Various sealing material properties directly influence the sealing quality of boreholes. At present, sealing materials can be categorized into inorganic and organic. Inorganic sealing materials are mainly composed of cement mortar, cement-water glass, cement-fly ash, and other cement-based materials. Although these materials possess the advantages of low cost and a wide range of sources, there also exist some disadvantages, such as easy precipitation and bleeding during solidification and with volume shrinkage above 15%, which tend to limit the use of the cement-based materials [7, 8]. Beyond this amount, because of poor adhesion of the cement-based material, this material easily separates from the borehole wall, resulting in the formation of leakage channels that seriously affect the borehole gas drainage effect [912]. In recent years, many studies on sealing materials have been conducted. Polyurethane, as a representative of organic sealing materials, has been widely used. Due to its fast curing speed, large expansion rate, and excellent adhesion, polyurethane has achieved significant advances in sealing boreholes [6, 13, 14]. However, its fast foaming speed and high viscosity make it difficult to diffuse adequately around the borehole, which fails to achieve the ideal sealing effect; therefore, it results in a number of defects in the practical application [1519]. Moreover, Zhou has proposed “mucus sealing” based on the idea of “solid seal liquid and liquid seal gas,” but the high-pressure mucus easily leaks through the fractures around the borehole; so supplementing this mucus repeatedly is necessary, which will lead to a high cost of sealing borehole [20, 21]. In view of the limitations of traditional sealing materials, developing a low-cost and superior-performance sealing material is necessary.

Considering the high adsorption and low permeability characteristics of coal seams in China, massive boreholes must be drilled in the coal seam to relieve CBM pressure and drain CBM to ensure underground safety during production [22, 23]. The number of underground drilling in China has exceeded 1.5 × 108 m every year [24]; thereby, large amounts of coal dust from drilling constructions are discharged into the work site. The accumulated coal dust not only takes up the limited workspace and increases mine ventilation resistance but also pollutes the work environment, which significantly threatens the health of workers in the locale. If coal dust is transported to the ground, it will increase the production cost of coal mines [2527]. In view of this, this study developed a new CP material, which used coal dust as filler and is supplemented by amino resin as binder and also some other additives. The CP can be locally obtained to reduce the cost and promote an efficient and rational utilization of coal resources; it is a new way to promote direct utilization of coal resources without burning. In this study, an orthogonal test scheme was designed, with three factors and four levels for each factor, based on the proportion conditions of the CP. The effects of coal-dust content, water-material ratio, and cross-linking agent content on viscosity, compressive strength, and gel time of the CP were studied to obtain the optimal proportion. Then, the sealing performance of the CP was evaluated using mechanical analysis and SEM. The results in this study can provide a theoretical basis for the promotion and application of the CP material.

2. Preparation of the CP

2.1. Material Compositions

The CP material used the coal dust, which was generated from the underground drilling construction as filler, and was supplemented by amino resin as binder, and added some other additives, such as cross-linking, foaming, toughening, and coupling agents. The sample of the prepared CP material is shown in Figure 1.
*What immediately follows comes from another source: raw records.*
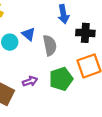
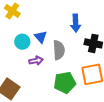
purple arrow: (30, 81) -> (36, 61), moved

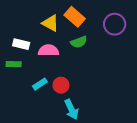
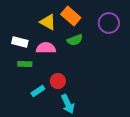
green rectangle: (14, 64) -> (25, 64), moved
cyan rectangle: (40, 84) -> (38, 91), moved

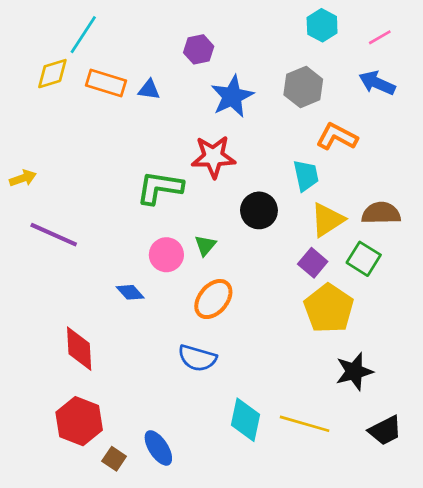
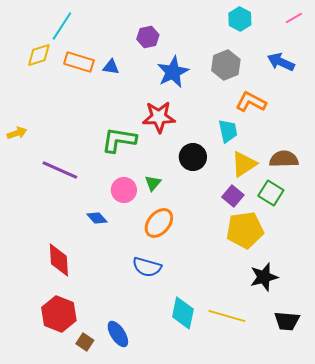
pink line: (380, 37) -> (294, 18), moved
purple line: (54, 235) -> (60, 170), moved
yellow pentagon: (329, 308) -> (245, 230), turned 30
black trapezoid: (385, 431) -> (287, 321), turned 32

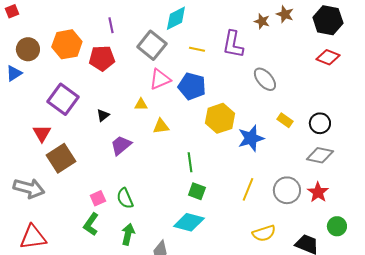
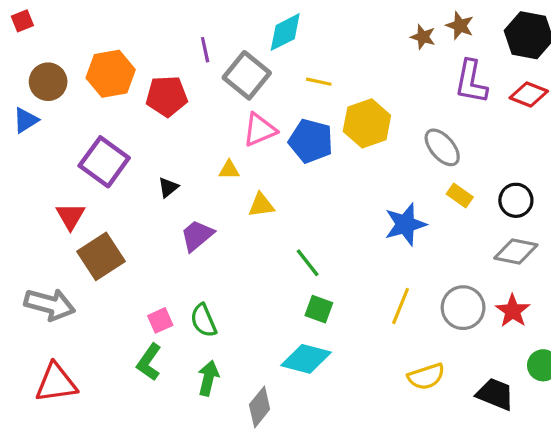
purple line: (111, 25) -> (205, 50), moved
purple L-shape: (233, 44) -> (471, 82), moved
gray ellipse: (265, 79) -> (442, 147), moved
yellow hexagon: (220, 118) -> (367, 123), moved
green line: (190, 162) -> (308, 263), turned -30

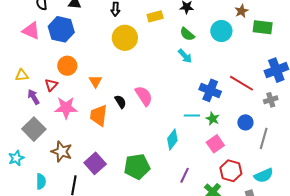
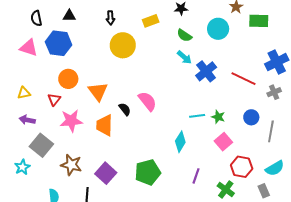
orange triangle: (95, 81) -> (98, 91), size x1.5
blue cross: (210, 90) -> (206, 71), moved, turned 35
purple arrow: (34, 97) -> (27, 120), moved, turned -42
cyan star: (16, 158) -> (22, 167), moved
Figure 1: The sample of the prepared CP material.

Considering that the basic structural unit of the CP is composed of aromatic hydrocarbons with various condensation degrees and bridge bonds, the coal molecule has a specific rigidity, which can be added into the polymer as the rigid particles. Meanwhile, the pore structure characteristic of the coal mass and abundant groups on the margin of the coal molecule are easier to modify than other mineral fillers, which are favorable for improving the compatibility and dispersivity between the coal mass and the resin matrix [17]. On the contrary, coal dust is used as the dispersed phase to fill in the resin matrix; therefore, the size of the coal-dust particles should not be too large or too small to ensure interior integrity of the composite material. Otherwise, several internal defects or agglomeration may occur. Based on extensive researches, the size of coal dust less than 1 mm can meet the actual operation requirements.

The amino resin used in the material is a linear polymer, as the matrix of the composites; the resin plays the role of connecting coal particles and transferring stress. The active groups, such as carbonyl, amino, and subamino groups, on the resin molecules have strong binding characteristics that can enhance the cohesion between the coal particles and resin matrix. Moreover, the resin molecules contain many hydrophilic groups, such as ether bonds and hydroxyl groups, which can be associated with water molecules, thus forming a stable dispersion system. -CH2OH, -NH-, and other active groups in the resin molecules allow the polycondensation reaction to form a three-dimensional network structure in the presence of a cross-linking agent. Therefore, the coal-dust particles can be tightly wrapped in the resin matrix with a specific mechanical intensity.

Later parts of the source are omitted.